22 kwietnia republikański gubernator stanu Dakota Północna, Doug Burgum, zawetował projekt ustawy chroniącej sporty kobiece. W myśl proponowanego przez konserwatywnych ustawodawców prawa chłopcy i młodzieńcy, którzy dokonali „zmiany płci” mieliby zakaz wstępowania do żeńskich drużyn szkolnych.
Gubernator, który swoim wetem zatrzymał proces legislacyjny ustawy, stwierdził, że jego stan cieszy się „równymi szansami i uczciwością w sporcie dziewcząt” i nie odnotowano w nim przypadku, w którym transgenderowy mężczyzna próbowałby zasilić szeregi kobiecej drużyny.
Dotychczasowe prawo pozwala na udział „biologicznych mężczyzn” w drużynach żeńskich pod warunkiem odbycia co najmniej roku „terapii hormonalnej” redukującej testosteron.
„Gubernator ugiął się przed szantażystami”
- Gubernator Burgum pokazał swoją twarz i swoje priorytety, uginając się przed szantażystami, zamiast ująć się za licealistkami. (...) Wetując projekt ustawy 1298 gubernator Burgum zlekceważył naukę i zdrowy rozsądek oraz ponad 50 lat walki kobiet o możliwość konkurowania na własnych zasadach – skomentowała Linda Thornson z organizacji Concerned Women of America.
Aktywiści ruchu LGBT twierdzą, że rezerwowanie kobiecych sportów i drużyn tylko dla „biologicznych” kobiet jest „dyskryminujące”. Natomiast strona konserwatywna zwraca uwagę, że zmuszanie dziewcząt do rywalizowania z chłopcami prowadzi do pozbawienia tych pierwszych równych szans, a nawet stypendiów sportowych.

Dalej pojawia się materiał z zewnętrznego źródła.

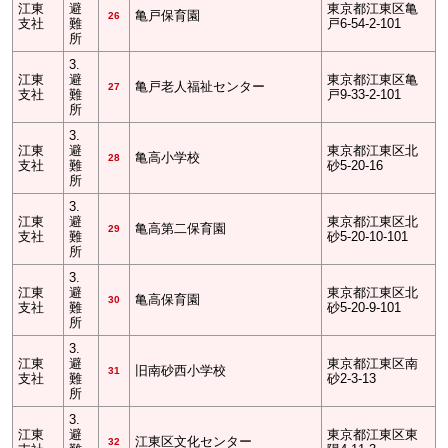
江東
避
東京都江東区亀
亀戸保育園
26
支社
難
戸6-54-2-101
所
3.
江東
避
東京都江東区亀
亀戸老人福祉センター
27
支社
難
戸9-33-2-101
所
3.
江東
避
東京都江東区北
亀高小学校
28
支社
難
砂5-20-16
所
3.
江東
避
東京都江東区北
亀高第二保育園
29
支社
難
砂5-20-10-101
所
3.
江東
避
東京都江東区北
亀高保育園
30
支社
難
砂5-20-9-101
所
3.
江東
避
東京都江東区南
旧南砂西小学校
31
支社
難
砂2-3-13
所
3.
江東
避
東京都江東区東
江東区文化センター
32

Badania naukowe wykazują, że obniżanie poziomu testosteronu nie usuwa innych źródeł fizycznej przewagi mężczyzn w sporcie. Temat ten porusza nowozelandzki magazyn Journal of Medical Ethics. „Zdrowi młodzi mężczyźni nie tracą znacząco masy mięśniowej (czy też siły), gdy poziom testosteronu w krążeniu spada przez 20 tygodni poniżej wytycznych Międzynarodowego Komitetu Olimpijskiego. Takie czynniki jak struktura kości, objętość płuc i rozmiar serca nie zostają zmienione przez terapię hormonalną. Dlatego korzyści dla kobiet transpłciowych (biologicznych mężczyzn), jakie zapewniają te wytyczne są nieakceptowalną niesprawiedliwością” – czytamy w artykule.